In his paper, Dr. Kim gathered together a wide range of evidence in order to call into question the scholarly opinion that the Qumran community consisted exclusively of celibate males. This evidence fell into three categories: evidence from Hellenistic Jewish writings, evidence from the Dead Sea Scrolls, and evidence from archaeology at Qumran.
Reading texts from Philo of Alexandria and Josephus, Dr. Kim pointed out that in describing Palestinian ascetic communities, especially the Essenes, both authors depict a mixed picture where marriage and the presence of women in the community was, on one hand, held with suspicion while, on the other hand, marriage was in many places accepted or even the norm.
Among the Dead Sea Scrolls, Dr. Kim pointed to differences between 1QS and 1QSa with regard to the role of women in the community (the latter assuming the normative presence of women). Some questions were raised as to the applicability of 1QSa to the historical Qumran community (it may have been a hypothetical rule for a community in a future Messianic age). Dr. Kim appealed to the Damascus Document and the Temple Scroll for evidence of laws concerning marriage (restricting certain kinds of marriage, supporting monogamy, regulating divorce, protecting women, etc.), arguing that such laws imply the presence of women and marriage in the Qumran community. He also briefly described a wide ranging presence of women and femininity in 4QMMT, 4Q159, 184, 251, 274, 277, 284, 502, and 513. The whole collection presents a collective picture of women of all ages involved in normal life and an acceptance and comfort with the feminine.
Dr. Kim’s archaeological evidence centred around the discovery of hundreds of bowls at Qumran in a small area (which suggests communal life versus nuclear familial life), as well as evidence from the surrounding cemeteries. The cemetery evidence, which is extremely limited due to local restrictions against exhuming the graves (only a small percentage of the more than 1000 graves have been excavated), was re-examined in the 1990s at which time it was discovered that some of the skeletons previously thought male were actually female. In fact, an estimated 30% of the graves are women and children, the women being typically between 20 and 40 years old, and the children tending to be between 2 and 10. In these graves one finds jewellery and other paraphernalia from female domestic life.

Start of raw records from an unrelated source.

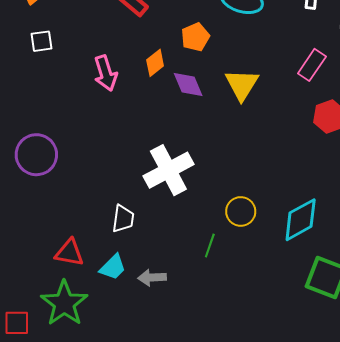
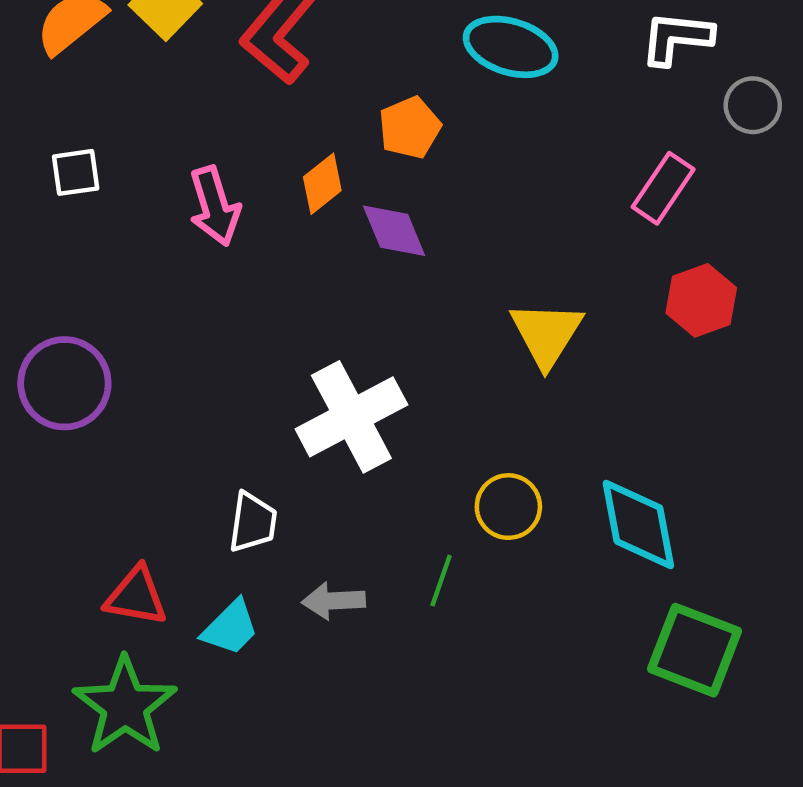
white square: (42, 41) -> (76, 172), moved
yellow triangle: (242, 85) -> (547, 334), moved
cyan diamond: (301, 220) -> (638, 525), turned -72
gray arrow: (152, 278) -> (333, 601), moved

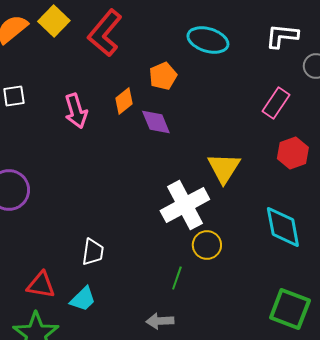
white cross: (351, 417) -> (185, 205), moved
cyan diamond: (638, 525) -> (283, 227), moved
gray arrow: (333, 601) -> (160, 321), moved

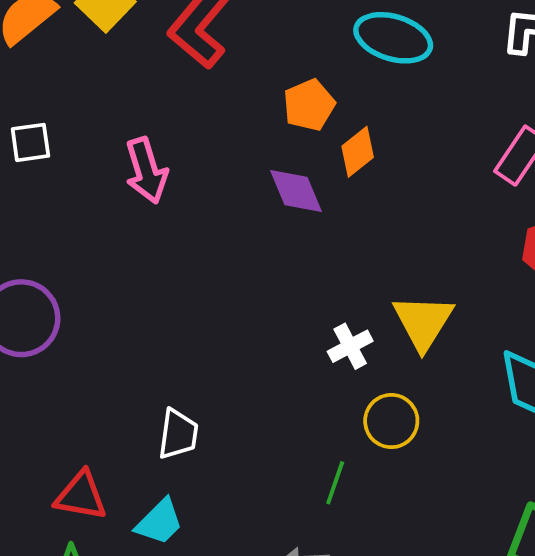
orange diamond: (124, 101) -> (358, 152), moved
yellow triangle: (224, 168) -> (423, 322), moved
white cross: (185, 205) -> (350, 346), size x0.5

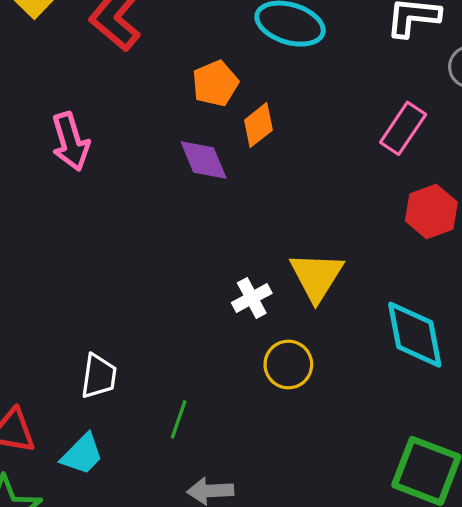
green line: (335, 483) -> (179, 419), moved

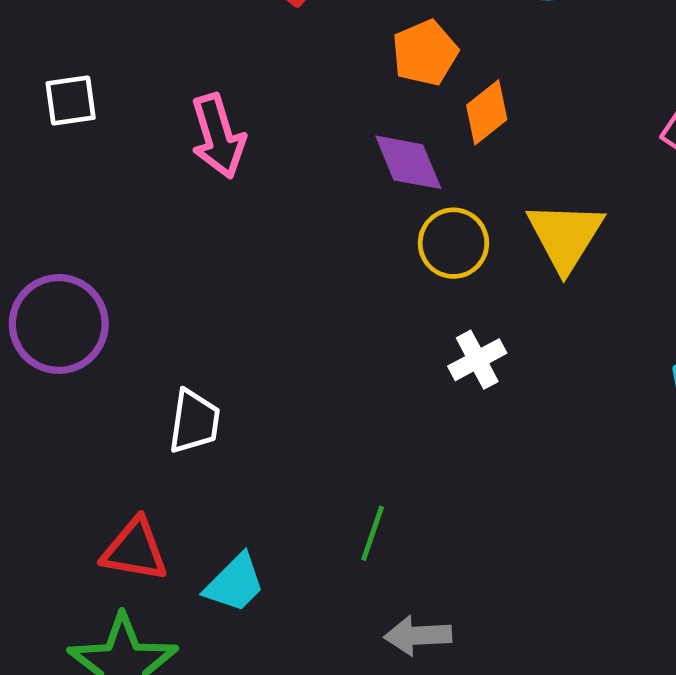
yellow triangle: (317, 276) -> (565, 236), moved
yellow circle: (288, 365) -> (453, 243), moved
white trapezoid: (99, 376) -> (194, 421), moved

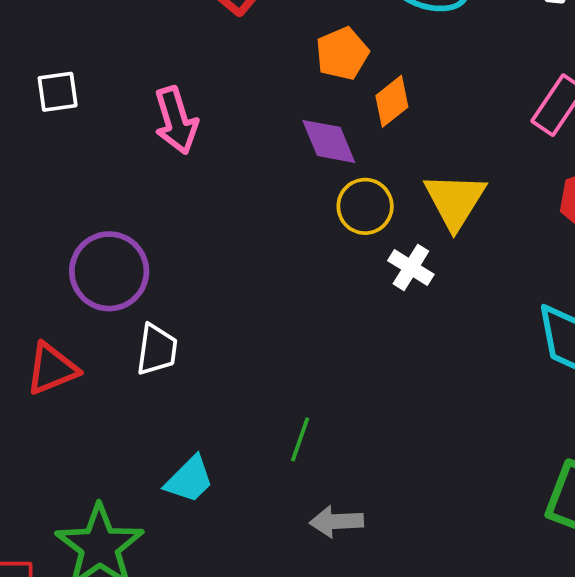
purple circle: (59, 324) -> (109, 271), moved
white cross: (477, 360) -> (411, 267), moved, turned -30
red triangle: (135, 550) -> (52, 369), moved, turned -32

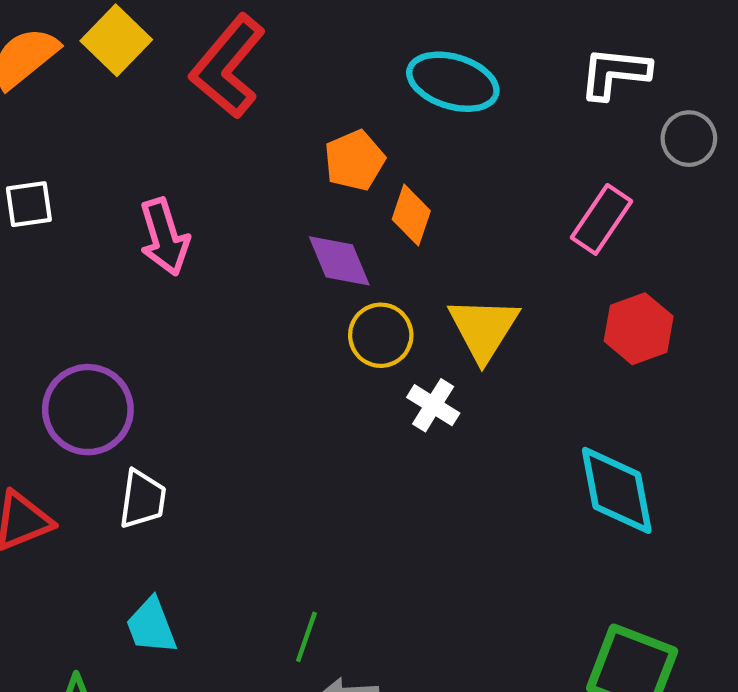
orange diamond: (392, 101) -> (411, 215), turned -33
green line: (300, 439) -> (306, 637), moved
cyan trapezoid: (189, 479) -> (151, 626), moved, turned 114

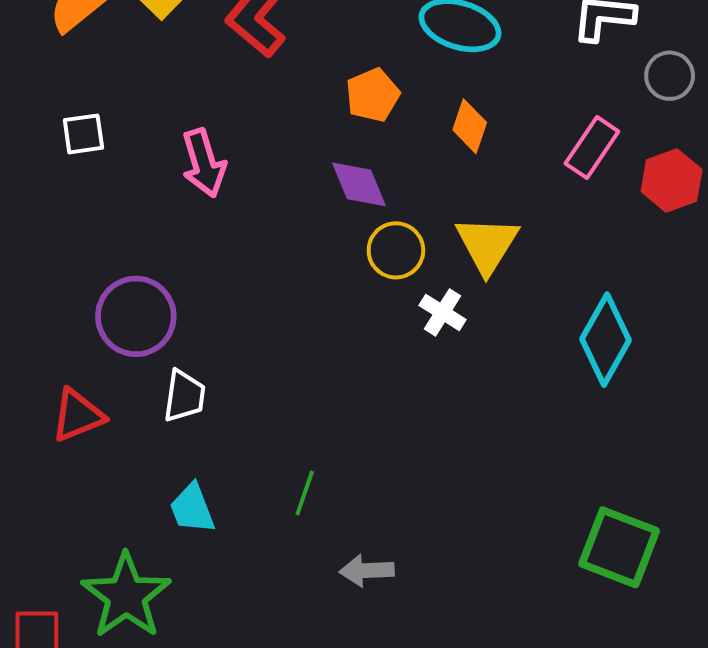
orange diamond: (411, 215) -> (470, 126), moved
red hexagon: (639, 329) -> (672, 180), moved
cyan diamond: (617, 490) -> (606, 340), moved, turned 40
green line: (306, 637) -> (305, 493), moved

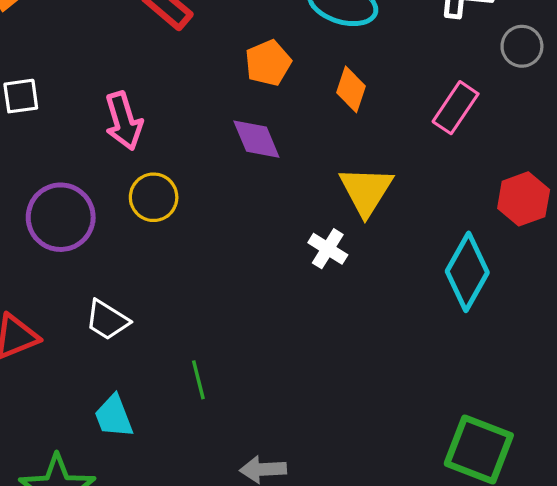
red hexagon: (672, 180) -> (524, 199), moved
yellow circle: (396, 250) -> (154, 197), moved
purple circle: (136, 316) -> (61, 217), moved
white trapezoid: (184, 396) -> (107, 320), turned 114
green line: (305, 493) -> (198, 380), moved, turned -33

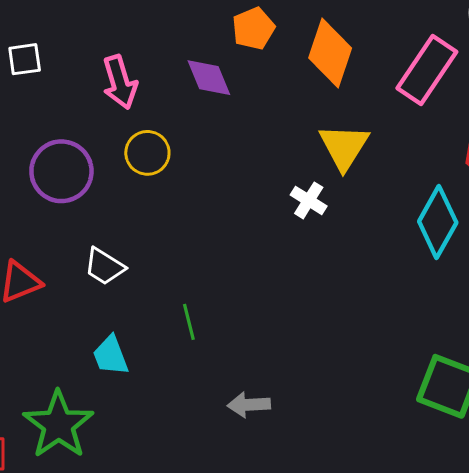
orange diamond: (351, 89) -> (330, 53), size x1.6
pink rectangle: (456, 108) -> (427, 70), size x1.4
purple diamond: (256, 139) -> (209, 78), moved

In light of all the evidence, Dr. Kim suggests that, rather than understanding Qumran as consisting strictly of celibate males, there may have been a much more diverse attitude toward women and marriage. He suggests a diachronic understanding of the evidence, such that, for example, the community may have begun as a strictly celibate male ascetic community which over time also became home for a moderate population of women and children, either through marriage or through other kinds of social forces. These women had rights and roles in the community.
The following discussion centred largely around the cemetery evidence and Dr. Kim’s methodology. The cemetery data, which is in many ways the centrepiece of the evidence collection, was called into question because of a number of unresolved problems with it, especially regarding the dating of the graves (are they reliably connected temporally to the ascetic Qumran community), the possibility of a Bedouin constituency in the graves (perhaps explaining the women and the jewellery, which would be anomalous otherwise), the assumption that one of the cemeteries which was 6-7 km away from the main site belonged to Qumran, the lack of refining of archaeological data, and the limited number of graves actually exhumed due to local laws (can such a small sample really be thought to be representative of the overall community?). Dr. Kim obviously knows the evidence well, and overall his presentation was thought-provoking, at the very least making a valid case that to assume that the Qumran community was always and only made up of celibate males may be premature.